NEW YORK TIMES BESTSELLER * LONGLISTED FOR THE ANDREW CARNEGIE MEDAL

On the brink of World War II, with the Nazis tightening their grip on Berlin, a mother’s act of courage and love offers her daughter a chance of survival.

“[A] hymn to the power of resistance, perseverance, and enduring love in dark times…gravely beautiful…Hoffman the storyteller continues to dazzle.” —THE NEW YORK TIMES BOOK REVIEW

At the time when the world changed, Hanni Kohn knows she must send her twelve-year-old daughter away to save her from the Nazi regime.
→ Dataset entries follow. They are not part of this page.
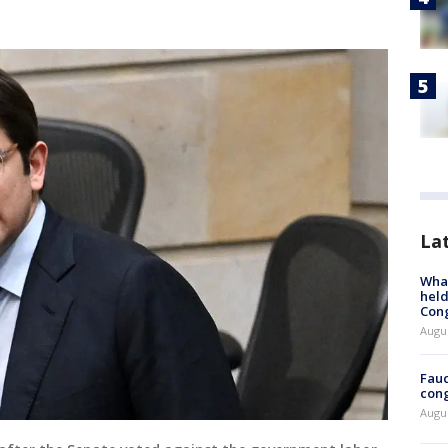
La
What
held
Con
Augus
Fauc
cong
Augus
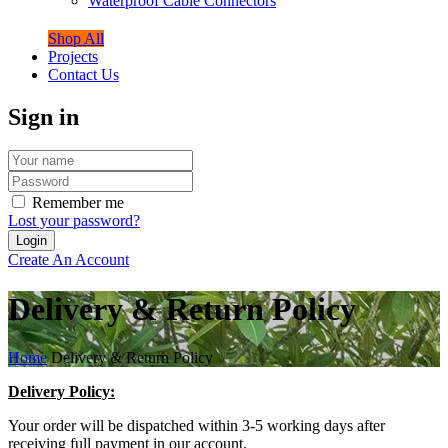
Waterproof Cable Connectors
Shop All
Projects
Contact Us
Sign in
Remember me
Lost your password?
Create An Account
Delivery & Return Policy
Home
Delivery & Return Policy
Delivery Policy:
Your order will be dispatched within 3-5 working days after
receiving full payment in our account.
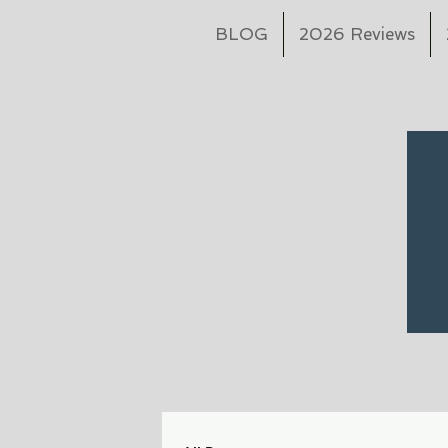
BLOG
2026 Reviews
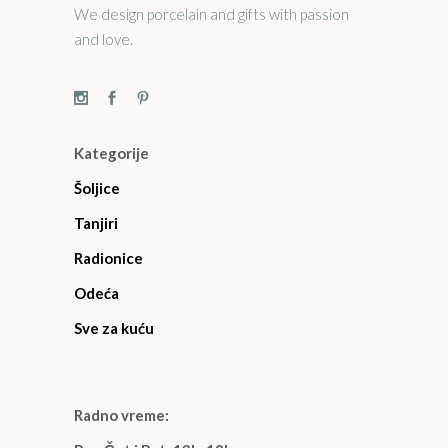
We design porcelain and gifts with passion
and love.
Kategorije
Šoljice
Tanjiri
Radionice
Odeća
Sve za kuću
Radno vreme:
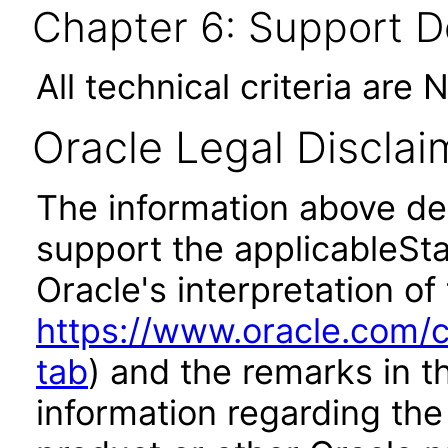
Chapter 6: Support 
All technical criteria are 
Oracle Legal Disclai
The information above des
support the applicableSta
Oracle's interpretation of
https://www.oracle.com/c
tab
) and the remarks in 
information regarding the 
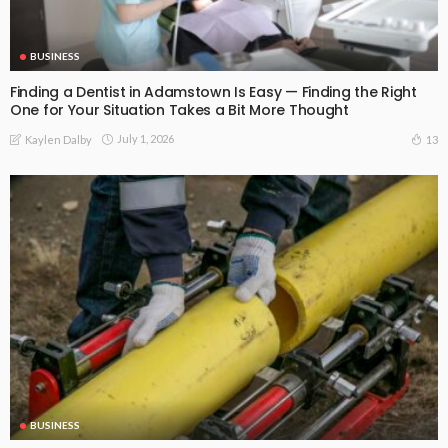
BUSINESS
Finding a Dentist in Adamstown Is Easy — Finding the Right
One for Your Situation Takes a Bit More Thought
July 1, 2026
13
Kaylen Dalby
BUSINESS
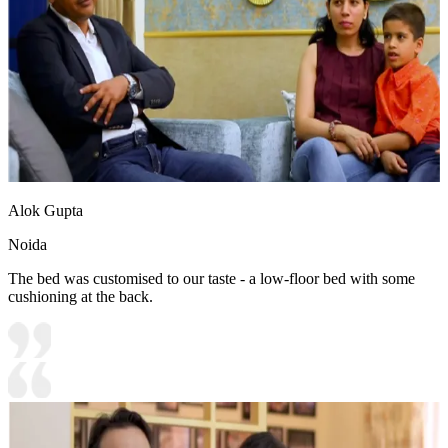
Alok Gupta
Noida
The bed was customised to our taste - a low-floor bed with some
cushioning at the back.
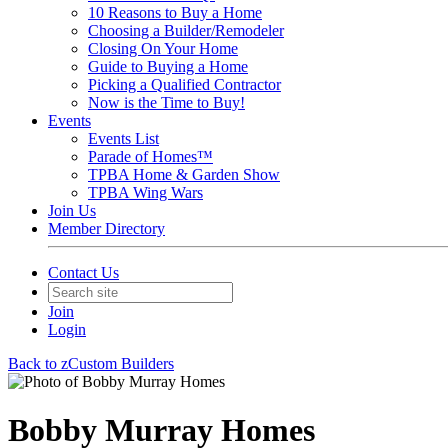
10 Reasons to Buy a Home
Choosing a Builder/Remodeler
Closing On Your Home
Guide to Buying a Home
Picking a Qualified Contractor
Now is the Time to Buy!
Events
Events List
Parade of Homes™
TPBA Home & Garden Show
TPBA Wing Wars
Join Us
Member Directory
Contact Us
Join
Login
Back to zCustom Builders
Bobby Murray Homes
Her desperation leads her to Ettie, the daughter of a rabbi whose years spent eavesdropping on her father enables her to create a mystical Jewish creature, a rare and unusual golem, who is sworn to protect Hanni’s daughter, Lea. Once Ava is brought to life, she and Lea and Ettie become eternally entwined, their paths fated to cross, their fortunes linked.

What does it mean to lose your mother? How much can one person sacrifice for love? In a world where evil can be found at every turn, we meet remarkable characters that take us on a stunning journey of loss and resistance, the fantastical and the mortal, in a place where all roads lead past the Angel of Death and love is never-ending.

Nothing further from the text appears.